Rakip, savunma disiplini yüksek ve kompakt oyun yapısıyla ligin en dirençli takımlarından biriydi. Ancak sadece savunma anlamında. Buna karşılık hücum organizasyonlarında kronikleşmiş üretkenlik sorunu yaşayan Sivasspor’un işi baştan zordu. Nitekim öyle de oldu; maçın senaryosu, başlama düdüğüyle birlikte “beraberliğe giden” bir tablo çizdi.
Savunma hattı genel anlamda konsantre ve blok halinde hareket ederken, orta saha hattı bu maçta biraz yumuşak profillerden oluştu. Hücum hattı ise ne yazık ki beklendiği gibi… Alışageldiğimiz düşük tempo, final paslarındaki isabetsizlik ve üçüncü bölgedeki organizasyon eksikliği bir kez daha sahne aldı.
Topa sahip olma oranlarında üstünlük kuran Sivasspor, pozisyon üretme ve sonlandırma becerisi açısından sınıfta kaldı. Rakip Serik, iki pası üst üste yapamamasına rağmen savunma hattını kompakt tutarak alanları kapattı, buna karşın Sivasspor’un hücum varyasyonları üretmekte zorlanması skoru tayin eden temel unsur oldu. Hücumda “kalite eksikliği” artık bireysel hata seviyesinden çıkmış, sistemsel bir soruna dönüşmüş durumda.
Maçın kırılma anı ise Appindangoye’nin savunma arkası uzun topunda Ethemi kaleciyle karşı karşıya bıraktığı ve değerlendiremediği pozisyondu. Böylesine düşük tempolu, kısır geçen maçlarda bu tip fırsatlar maçın kaderini değiştirir. Ancak Sivasspor bu fırsatı da elinin tersiyle itti.
Son bölümde tribünlerden yükselen “Osman Hoca istifa” sesleri sürpriz değil. Taraftar oyuna bakıyor, rakibe bakıyor, sonuç hâlâ gelmiyorsa tepkisini gösterir ve her koşulda haklıdır.

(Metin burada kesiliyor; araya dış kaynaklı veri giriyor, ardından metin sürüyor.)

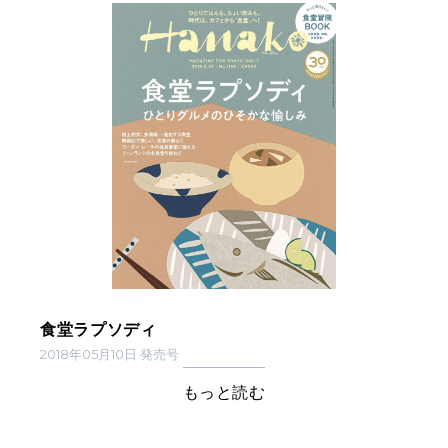
食堂ラプソディ
2018年05月10日 発売号
もっと読む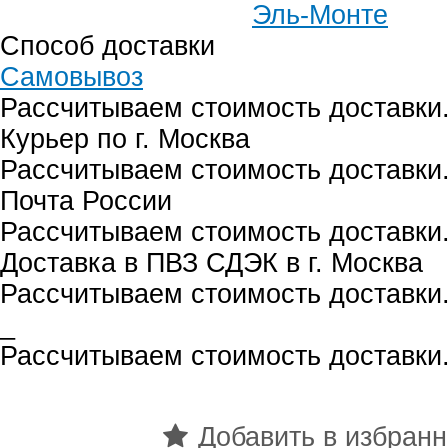
Эль-Монте
Способ доставки
Самовывоз
Рассчитываем стоимость доставки.
Курьер по г. Москва
Рассчитываем стоимость доставки.
Почта России
Рассчитываем стоимость доставки.
Доставка в ПВЗ СДЭК в г. Москва
Рассчитываем стоимость доставки.
_
Рассчитываем стоимость доставки.
Добавить в избран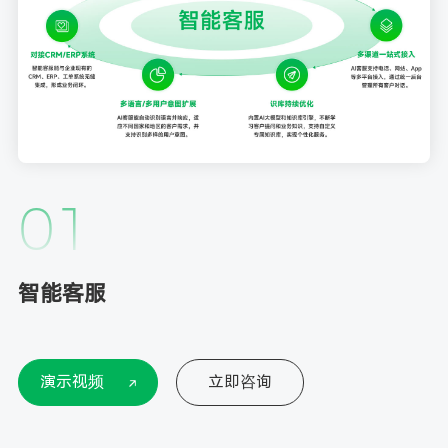
01
智能客服
演示视频
立即咨询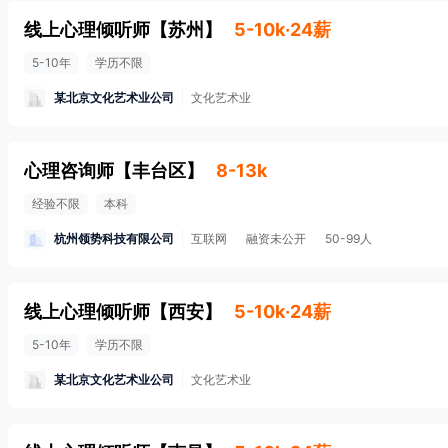
线上心理倾听师
【
苏州
】
5-10k·24薪
5-10年
学历不限
某北京文化艺术业公司
文化艺术业
心理咨询师
【
丰台区
】
8-13k
经验不限
本科
杭州领势科技有限公司
互联网
融资未公开
50-99人
线上心理倾听师
【
西安
】
5-10k·24薪
5-10年
学历不限
某北京文化艺术业公司
文化艺术业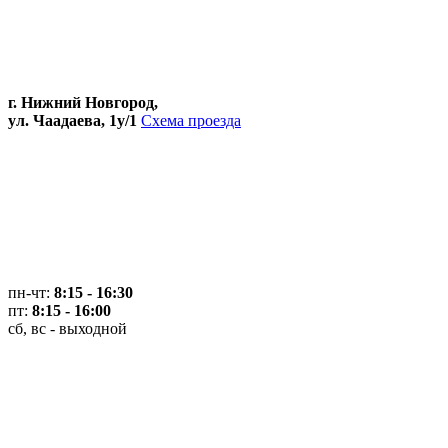
г. Нижний Новгород,
ул. Чаадаева, 1у/1
Схема проезда
пн-чт:
8:15 - 16:30
пт:
8:15 - 16:00
сб, вс - выходной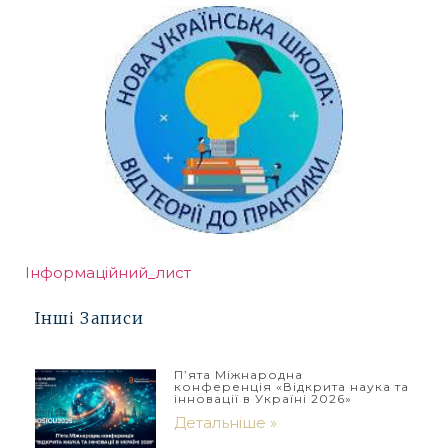
Інформацiйний_лист
Інші Записи
П’ята Міжнародна
конференція «Відкрита наука та
інновації в Україні 2026»
Детальніше »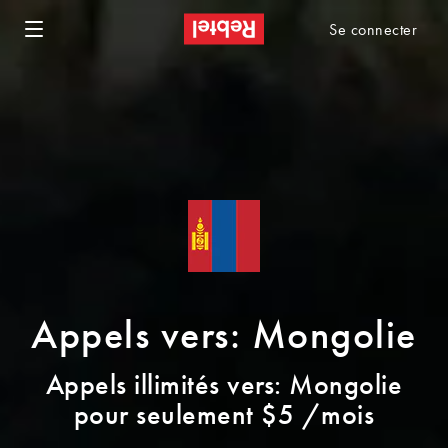
Se connecter
Appels vers: Mongolie
Appels illimités vers: Mongolie
pour seulement $5 /mois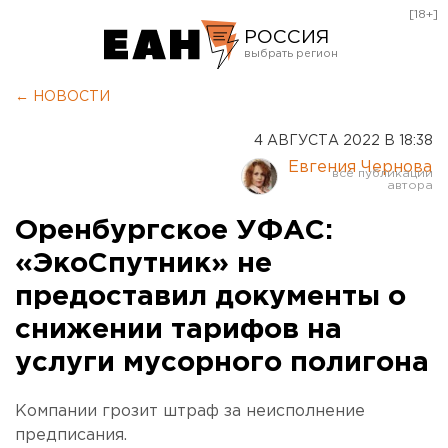
[18+]
РОССИЯ
Екатеринбург
← НОВОСТИ
Челябинск
4 АВГУСТА 2022 В 18:38
Курган
Евгения Чернова
Оренбург
Оренбургское УФАС:
«ЭкоСпутник» не
предоставил документы о
снижении тарифов на
услуги мусорного полигона
Компании грозит штраф за неисполнение
предписания.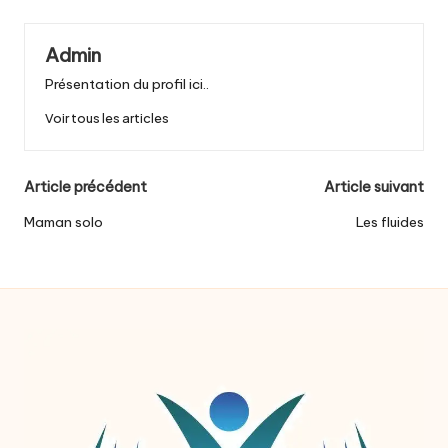
Admin
Présentation du profil ici..
Voir tous les articles
Post
Article précédent
Article suivant
navigation
Maman solo
Les fluides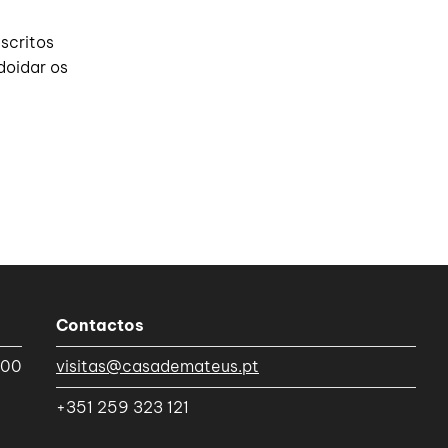
scritos
doidar os
Contactos
h00
visitas@casademateus.pt
+351 259 323 121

Zira bu takımın artık bahaneleri tükendi. Bu ligde iyi oyundan ziyade bireysel beceriler, skor üretme becerisi ve anı değerlendirme refleksi ön plandadır. Sivasspor ise ne bireysel yeteneklerle fark yaratabiliyor ne de yakaladığı az sayıdaki fırsatı gole çevirebiliyor.
“Bu sezon saç baş yolarız” sözünü doğrularcasına, her hafta benzer bir tablo izliyoruz. Bu ligin dinamikleri belli; kazandığında üst sıralara tırmanırsın, puan kaybedersen düşme hattının soğuk nefesini hissedersin. Ama bu gerçek, takımın sahada umut vermesi gerektiği gerçeğini değiştirmiyor.
Özetle, Sivasspor’un sorunu artık sadece gol atamamak değil; planlı hücum varyasyonlarından yoksun olması, ceza sahası içi etkinliğini bir türlü artıramaması ve fırsatları değerlendirememesi. Oyunu yöneten, yönettiren bir yapıya kavuşmak zorundalar. Aksi takdirde, iyi kapanan her rakip karşısında benzer puan kayıpları kaçınılmaz olur.
Bu ligde iyi oyuna değil, sonuca yazılan puanlara bakılır. Ve Sivasspor için o puanlar, her geçen hafta biraz daha zorlaşıyor gibi.